Week 4 Cardiovascular System Flashcards
Components of the CV Components
The heart = A pump that provides continuous linkage with the vascular components
The arterial system= A high-pressure distribution circuit
The capillaries = exchange vessels
The venous system = low pressure collection and return circuit
The blood = a body fluid that transports essential substances ad metabolic waste products
Anatomy of the heart Pericardium
Membrane surrounds & protects heart
Anatomy of the heart epicardium
External layer composed of fibroelastic & adipose tissue and contains blood vessels, lymphatics and nerves that supply the myocardium
Anatomy of the heart Myocardium
Middle layer composed of striated cardiac muscle tissue.
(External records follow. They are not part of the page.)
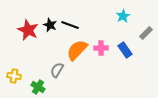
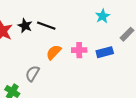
orange semicircle: (77, 50) -> (54, 52), size x0.7
blue rectangle: (125, 50) -> (105, 52), turned -70

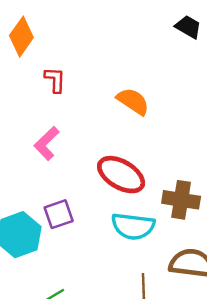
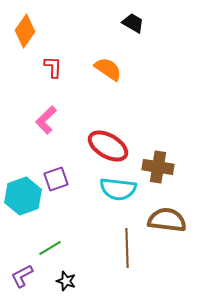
black trapezoid: (188, 27) -> (133, 23), moved
orange semicircle: (133, 101) -> (108, 69), moved

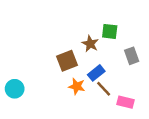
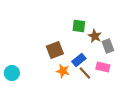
green square: (110, 31) -> (79, 26), moved
brown star: (90, 44) -> (95, 36), moved
pink rectangle: (126, 102) -> (103, 67), moved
Intercalated discs allow electrical impulses (AP) to spread cell-to- cell, resulting in a coordinated and efficient contraction / pump
Anatomy of the heart Endocardium
Innermost layer of endothelium overlying thin layer of connective tissue
Anatomy of the heart
-Two superior receiving chambers: Atria
-Two inferior pumping chambers: Ventricles
- Interventricular septum separates the right and left sides
- The atrioventricular valves (tricuspid and bicuspid/mitral valve) ensure one-way blood flow between the atria and ventricle
- Myocardial thickness varies according to the amount of stress placed upon it
Pulmonary circulation
Right side receives deoxygenated blood from the body (via vena cava) and pumps blood to the lungs
Systemic circulation
Left side receives oxygenated blood from the lungs (via pulmonary vein) and pumps blood into the aorta for distribution throughout the body
Coronary circulation
The myocardium has its own network of blood vessels called the coronary circulation
• The coronary arteries branch from the ascending aorta and encircle the heart
• Delivers oxygen and nutrients to the heart muscle and collects carbon dioxide and waste, and then moves into coronary veins
• Tissue damage caused by an interruption in blood flow known as infarct. Myocardial infarction (heart attack) caused by blockage in coronary circulation
The vascular system
Arteries (conduit vessels)
Arterioles (resistance vessels) control blood flow, feed capillaries
Capillaries (exchange vessels)
Venules
Veins (capacitance vessels)
STRUCTURE OF BLOOD VESSELS
Tunica intima (inner lining of vessel)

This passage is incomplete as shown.